Stevens, c'est le stéréotype du majordome anglais (butler), le "gentleman's gentleman". Rigide, digne en toute occasion, ne laissait aucune place au hasard. Stevens a passé sa vie au service de son employeur, lui faisant aveuglément confiance et se définissant uniquement par son travail, dont il nous parle énormément dans le livre. Car il s'adresse à nous, à travers ces pages, par des réflexions parfois tragiques et parfois presque comiques tellement il est "stiff" et rétrograde (il est contre le vote, c'est tout dire!).
Mais c'est extrêmement triste aussi. J'ai eu beaucoup de peine pour cet homme ainsi que pour ceux qui l'ont côtoyé car il ne sait absolument pas qui il est en dehors du rôle de majordome. Il choisit de n'être rien d'autre. De façon délibérée.
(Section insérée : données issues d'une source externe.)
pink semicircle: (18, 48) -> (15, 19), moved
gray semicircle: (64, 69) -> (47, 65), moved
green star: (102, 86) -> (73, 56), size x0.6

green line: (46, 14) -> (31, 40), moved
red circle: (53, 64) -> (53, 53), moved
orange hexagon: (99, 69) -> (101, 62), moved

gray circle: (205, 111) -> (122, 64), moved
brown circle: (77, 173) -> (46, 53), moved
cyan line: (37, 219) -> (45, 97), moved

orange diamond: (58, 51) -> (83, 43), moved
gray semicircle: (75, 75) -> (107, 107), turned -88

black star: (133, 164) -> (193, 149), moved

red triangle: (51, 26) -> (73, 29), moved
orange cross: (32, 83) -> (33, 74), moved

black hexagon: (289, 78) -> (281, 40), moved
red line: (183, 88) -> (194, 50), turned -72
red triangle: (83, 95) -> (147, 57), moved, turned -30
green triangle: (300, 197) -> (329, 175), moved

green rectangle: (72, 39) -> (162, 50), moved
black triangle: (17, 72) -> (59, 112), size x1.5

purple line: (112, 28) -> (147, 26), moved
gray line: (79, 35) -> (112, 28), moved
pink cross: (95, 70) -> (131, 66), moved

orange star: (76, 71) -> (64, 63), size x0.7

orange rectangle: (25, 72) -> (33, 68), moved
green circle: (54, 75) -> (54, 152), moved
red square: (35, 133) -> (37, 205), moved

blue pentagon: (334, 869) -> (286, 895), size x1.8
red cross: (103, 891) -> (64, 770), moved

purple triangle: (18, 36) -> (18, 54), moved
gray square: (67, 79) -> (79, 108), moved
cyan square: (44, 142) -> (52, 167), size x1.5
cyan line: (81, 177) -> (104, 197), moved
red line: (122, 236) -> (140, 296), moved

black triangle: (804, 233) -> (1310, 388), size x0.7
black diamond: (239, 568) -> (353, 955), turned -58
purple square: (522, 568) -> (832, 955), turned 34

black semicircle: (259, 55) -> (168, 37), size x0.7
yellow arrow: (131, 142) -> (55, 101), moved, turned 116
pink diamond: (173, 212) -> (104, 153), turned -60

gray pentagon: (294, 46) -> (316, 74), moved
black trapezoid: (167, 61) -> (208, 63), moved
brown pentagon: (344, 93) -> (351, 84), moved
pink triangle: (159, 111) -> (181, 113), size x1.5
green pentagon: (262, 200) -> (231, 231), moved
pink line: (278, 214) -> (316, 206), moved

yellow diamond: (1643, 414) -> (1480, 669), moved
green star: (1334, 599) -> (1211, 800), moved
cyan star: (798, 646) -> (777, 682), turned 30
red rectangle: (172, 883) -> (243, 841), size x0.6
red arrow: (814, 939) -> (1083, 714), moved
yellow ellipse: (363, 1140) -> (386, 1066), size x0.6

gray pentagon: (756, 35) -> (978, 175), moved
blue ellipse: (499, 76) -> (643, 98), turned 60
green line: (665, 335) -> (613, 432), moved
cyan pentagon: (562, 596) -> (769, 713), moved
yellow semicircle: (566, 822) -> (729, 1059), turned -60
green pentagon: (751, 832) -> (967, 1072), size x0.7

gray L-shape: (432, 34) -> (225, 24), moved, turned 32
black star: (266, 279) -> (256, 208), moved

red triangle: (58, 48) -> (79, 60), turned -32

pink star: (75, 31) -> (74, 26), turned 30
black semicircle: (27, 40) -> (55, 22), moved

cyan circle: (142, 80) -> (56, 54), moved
Il choisit sciemment d'ignorer certains faits pourtant évidents pour ne pas ternir ses idéaux et sa vision des choses. Il tente de nous convaincre, de se convaincre qu'il ne ressent rien, qu'il ne voit rien. Bien entendu, tout était "professionnel" entre lui et Miss Kenton. Bien entendu, Lord Darlington était un homme bon, il voulait bien faire. Bien entendu. C'est important que nous le croyions. Et c'est vraiment très triste. Choisir de ne pas être, en fait.
L'étude psychologique m'est vraiment apparue comme très juste car Ishiguro laisse le lecteur comprendre seul le mécanisme de pensée de Stevens qui se cache sous ses grands discours et ses justifications. J'aime quand on me laisse réfléchir par moi-même. J'aurais détesté qu'on me prenne par la main. Ici, on lit le texte et on comprend petit à petit qui était ce Stevens, ce qu'il a refusé de voir, comment il a blessé les gens en refusant de les reconnaître en tant que personnes et en supprimant toute once de spontanéité en lui-même.
Le quatrième de couverture parle d'une "histoire belle et triste" et je trouve que ces mots conviennent très bien. Beaucoup de nostalgie et cette histoire d'amour qui n'a jamais pu éclore est très touchante. J'ai vraiment apprécié cette ambiance d'entre deux guerres, qui nous laisse entrevoir l'Histoire qui se profile à l'horizon. C'est très, très british et Ishiguro réussit vraiment à faire vivre la voix de Stevens dans ces pages. On y croit. Toutefois, ceux qui s'attendent à de l'action seront forcément déçus; il s'agit d'un roman plutôt psychologique, introspectif... pour nous, du moins!